Danielle's Writings

No worries

For as long as I can remember I've craved touch.  Not anything sexual, just  anything touch related, such as holding hands or hugging.  I find it incredibly  sad that the vast majority of people are so incredibly uncomfortable with touch!  I think part of that stems from people being uncomfortable with themselves.  They  think: how or why would anybody ever want to love me enough to touch me in  any way?
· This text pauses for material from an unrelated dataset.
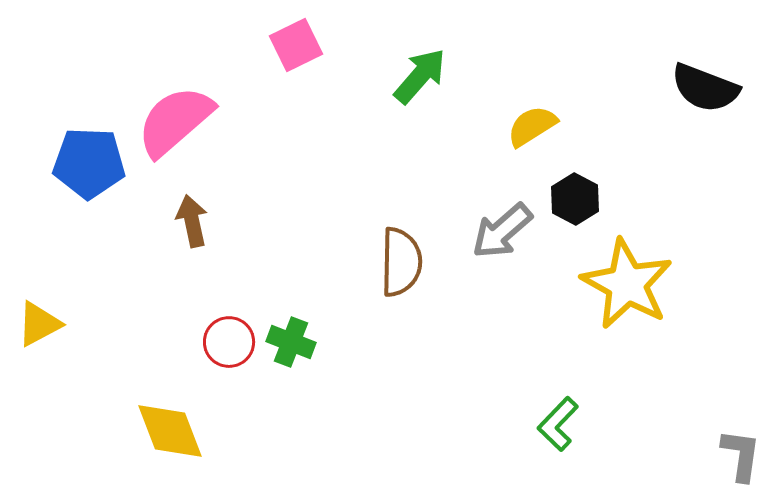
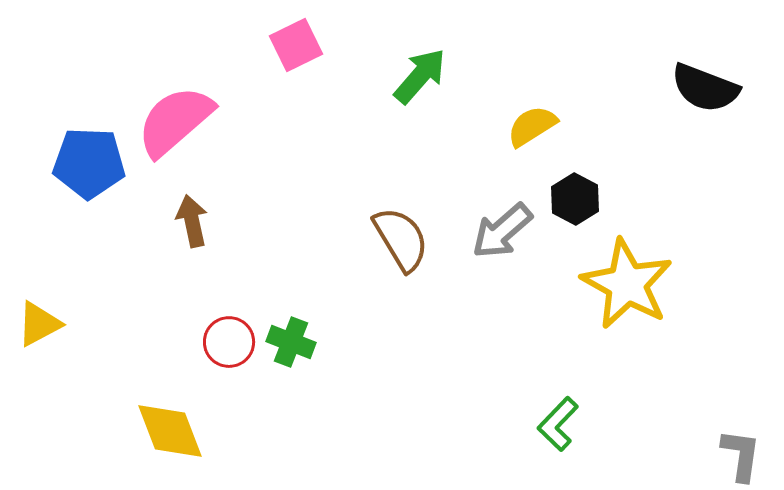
brown semicircle: moved 23 px up; rotated 32 degrees counterclockwise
The fact is that if you didn't grow up being showered with hugs or  other types of touch, you probably aren't going to be very comfortable with it  in adulthood.  I get that.  It just saddens me that I feel like I see so many  people shying away from it when I feel like it would be so appropriate in so many situations.  Don't get me wrong, I'm not saying that more hugs and  handholding would fix all of the ills of the world, but I am saying that I think society has played a part in our fear of touch.

Hell, if you look at someone the wrong way, there's a chance you could be sued for sexual harassment.  Touch isn't any different really.  The only  difference is that there's actual physical contact involved.  In both situations  though, if an accuser decided to bring a suit, it would be your word against  theirs.  That, my friends, is the byproduct of a society that is not comfortable with themselves and that is far too sensitive!
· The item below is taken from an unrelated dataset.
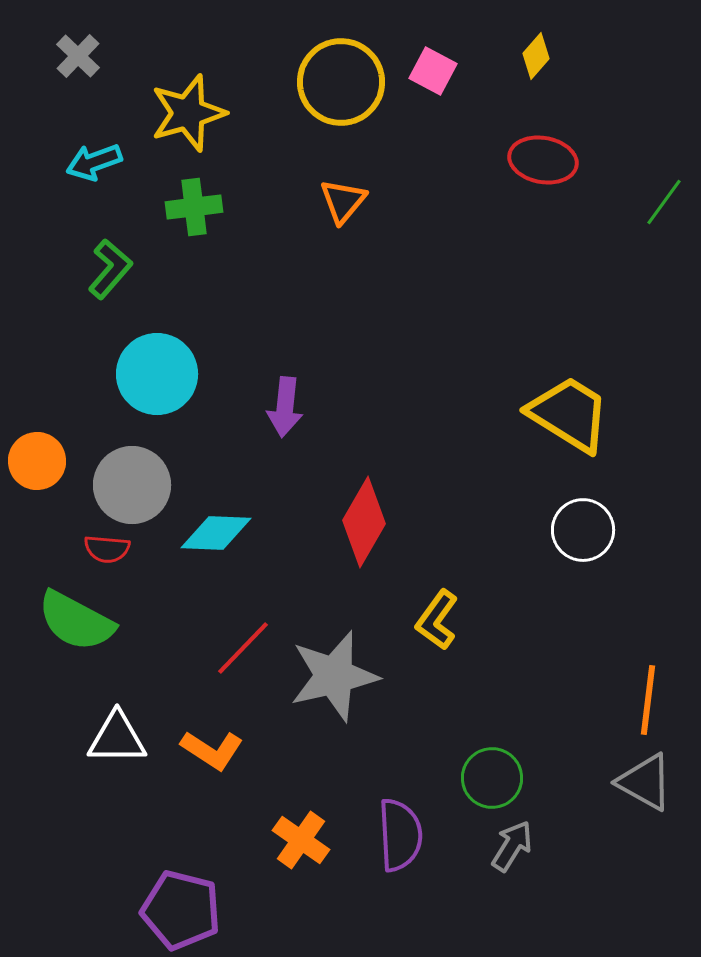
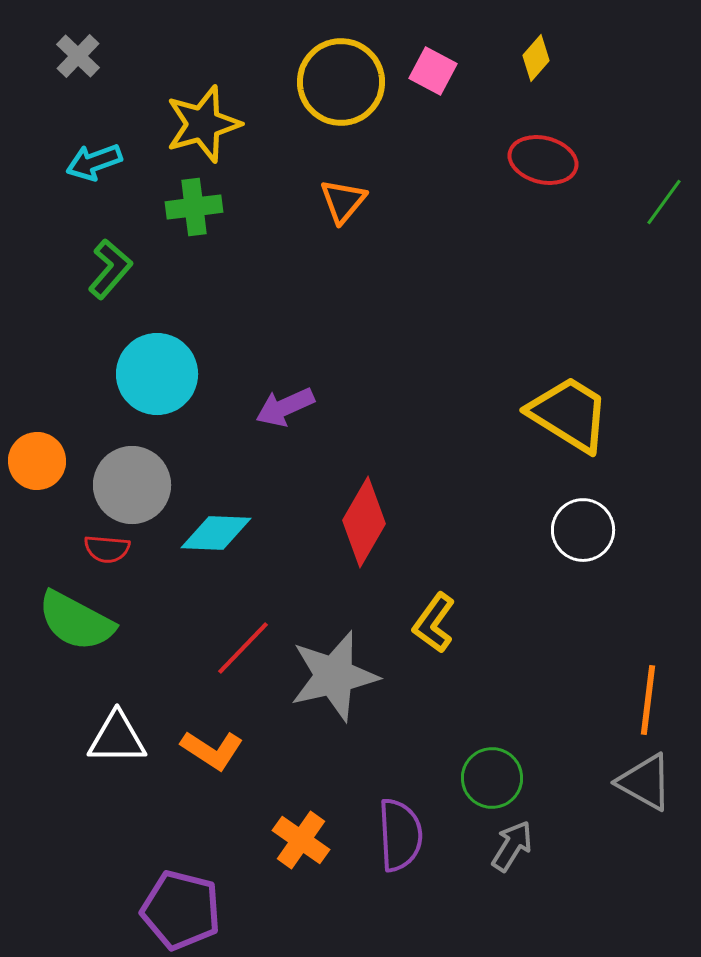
yellow diamond: moved 2 px down
yellow star: moved 15 px right, 11 px down
red ellipse: rotated 4 degrees clockwise
purple arrow: rotated 60 degrees clockwise
yellow L-shape: moved 3 px left, 3 px down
Why are we so sensitive?  That answer can be found in society as well.  If we  spent more time teaching our young children that their bodies are nothing to be  ashamed of and nothing to hide, I wholeheartedly believe that fewer people would  go on to commit or be victims of sexual assaults in adulthood.  If that were the  case, people probably wouldn't be so quick to scream sexual-harassment, whether  it was justified or not.  Like I wrote a few days ago, body image issues are society's doing!  I believe that the reason we have become so  sex obsessed and conscious of touch is because we're made to cover up so much of  our bodies so much of the time.

Remember that friend I was telling you about a few days ago who went  to the nudist resort and wasn't at all uncomfortable having a conversation  with another nude individual?  Well, he once put it best: nobody really worries  about their kids running around the resort nude causing sexual assaults because  around the resort the body isn't taboo.  There's nothing hiding that somebody, child or adult, wants to get at.  It just simply isn't a concern.

I think he has a valid point.  The more you tell someone they shouldn't or  can't have something the more they're going to want to see what all the fuss is  about.  The longer you tell a child that it's wrong to explore their body, the  more they're going to want to do it when they're out from under your thumb.  Furthermore, it may result in them going in the complete opposite direction, having outrageous sexual fantasies, and eventually acting them out on another  person.  If this happens, it's more than likely going to be unwanted by one person which will, in the end, cause a whole slew of problems for both parties.

I know that my above example is a bit graphic, but unfortunately it's reality as I see it.  We, as individuals, weren't born thinking that body exploration or touch of any sort (hugs, hand holding, etc.) was a bad thing.  As a result of the fact that society has made us leave almost everything to the imagination, there are some individuals who have taken their suppressed desires to explore to  extreme levels.  Those are the individuals, I believe, that commit things like sexual assaults and make the rest of us fearful that every person who brushes up against us at work or in any other public place is making an advance toward us.

Sometimes I truly wish that the world was one big nudist resort where a belly to belly hug was thought of as nothing more than that, and the idea of a lawsuit for sexual harassment just didn't exist!  Now, is that realistic?  Absolutely not and I know that, but a girl can wish, can't she?